CHEVY CHASE, Md. (CBSDC/AP) — The large water pipes buried throughout the Maryland suburbs were installed more than 30 years ago, when industry standards weren’t as strict, and are now considered some of the most problematic in the country.
The Washington Post reports that the poor quality of the concrete mains combined with the high volume of water they carry makes them more susceptible to explosions. Furthermore, the D.C. suburbs have more of the potentially dangerous concrete pipes than almost any other area in the country.
One near Connecticut Avenue and Chevy Chase Lake Drive left a 20-foot crater when it exploded March 18.

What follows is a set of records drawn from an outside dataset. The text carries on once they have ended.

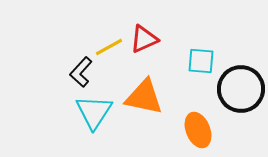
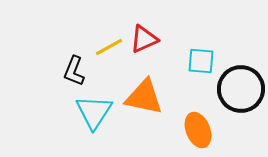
black L-shape: moved 7 px left, 1 px up; rotated 20 degrees counterclockwise
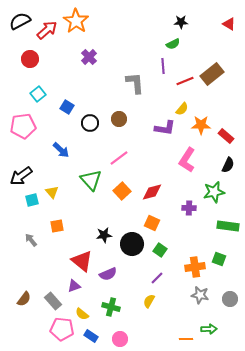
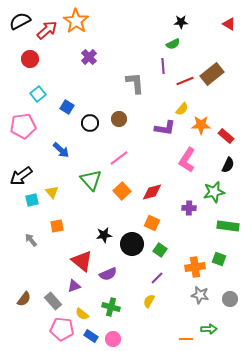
pink circle at (120, 339): moved 7 px left
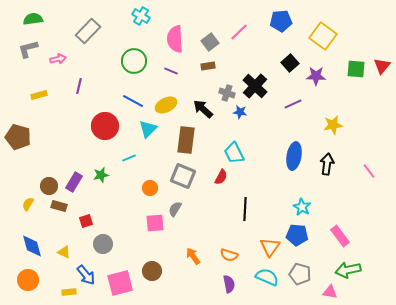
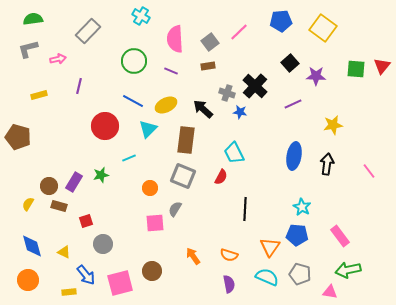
yellow square at (323, 36): moved 8 px up
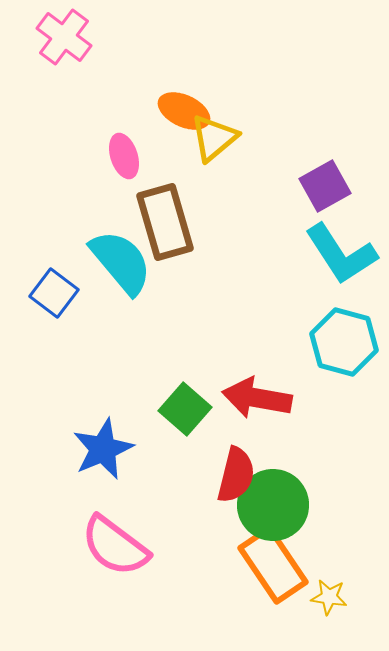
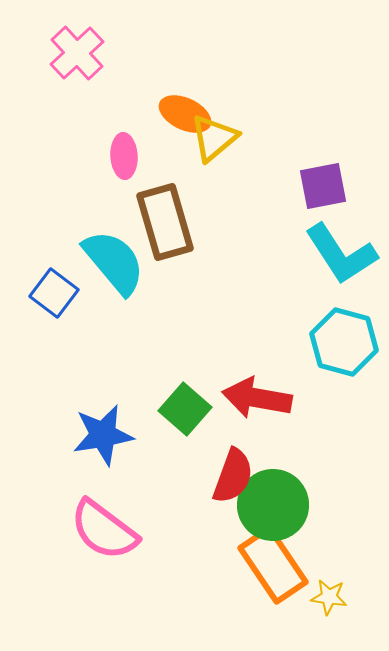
pink cross: moved 13 px right, 16 px down; rotated 10 degrees clockwise
orange ellipse: moved 1 px right, 3 px down
pink ellipse: rotated 15 degrees clockwise
purple square: moved 2 px left; rotated 18 degrees clockwise
cyan semicircle: moved 7 px left
blue star: moved 14 px up; rotated 14 degrees clockwise
red semicircle: moved 3 px left, 1 px down; rotated 6 degrees clockwise
pink semicircle: moved 11 px left, 16 px up
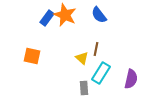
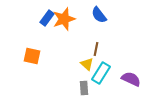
orange star: moved 1 px left, 4 px down; rotated 30 degrees clockwise
yellow triangle: moved 5 px right, 6 px down
purple semicircle: rotated 78 degrees counterclockwise
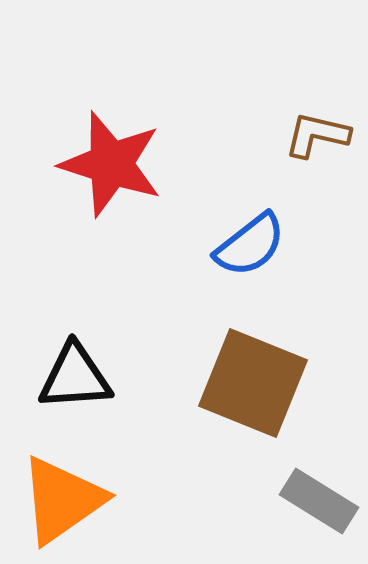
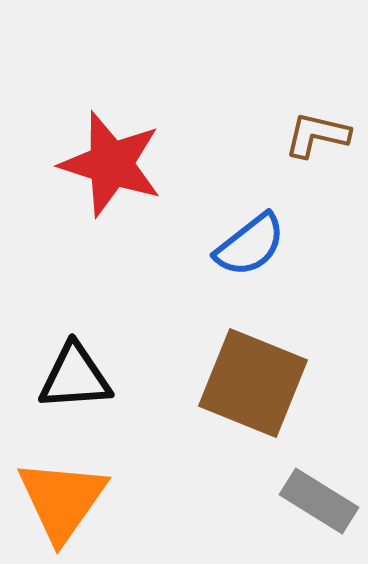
orange triangle: rotated 20 degrees counterclockwise
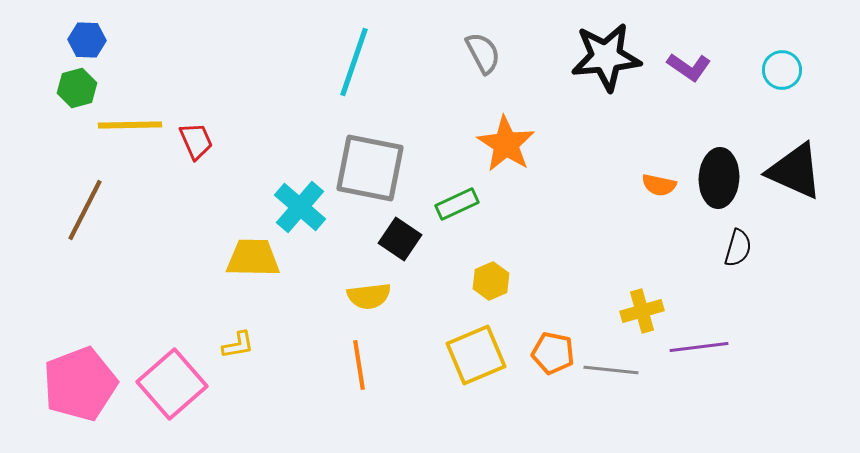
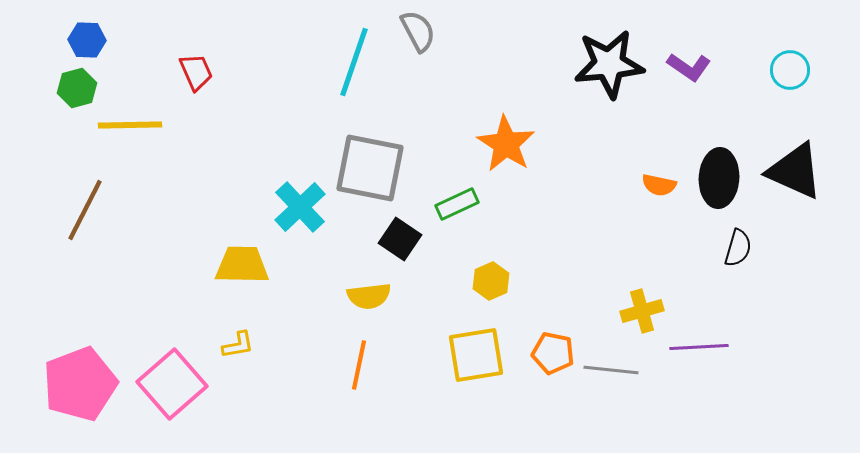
gray semicircle: moved 65 px left, 22 px up
black star: moved 3 px right, 7 px down
cyan circle: moved 8 px right
red trapezoid: moved 69 px up
cyan cross: rotated 6 degrees clockwise
yellow trapezoid: moved 11 px left, 7 px down
purple line: rotated 4 degrees clockwise
yellow square: rotated 14 degrees clockwise
orange line: rotated 21 degrees clockwise
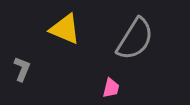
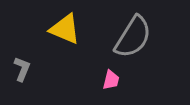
gray semicircle: moved 2 px left, 2 px up
pink trapezoid: moved 8 px up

The 60-inch break also shot water as high as 30 feet into the air and completely closed the roadway for hours. The enormous force of the break created a massive hole, washed out portions of the road, and brought down traffic lights. Mandatory water restrictions were in place for several days in Montgomery and Prince George’s counties.
The Washington Suburban Sanitary Commission said then that the break was likely caused the break by an aging infrastructure.
There’s concern about similar explosions happening in residential areas, beneath land that was vacant when the pipes were initially installed. A total of nine pipe explosions have already occurred since 1996, The Post report says.
Replacing the hundreds of miles of pipe would cost close to $3 billion.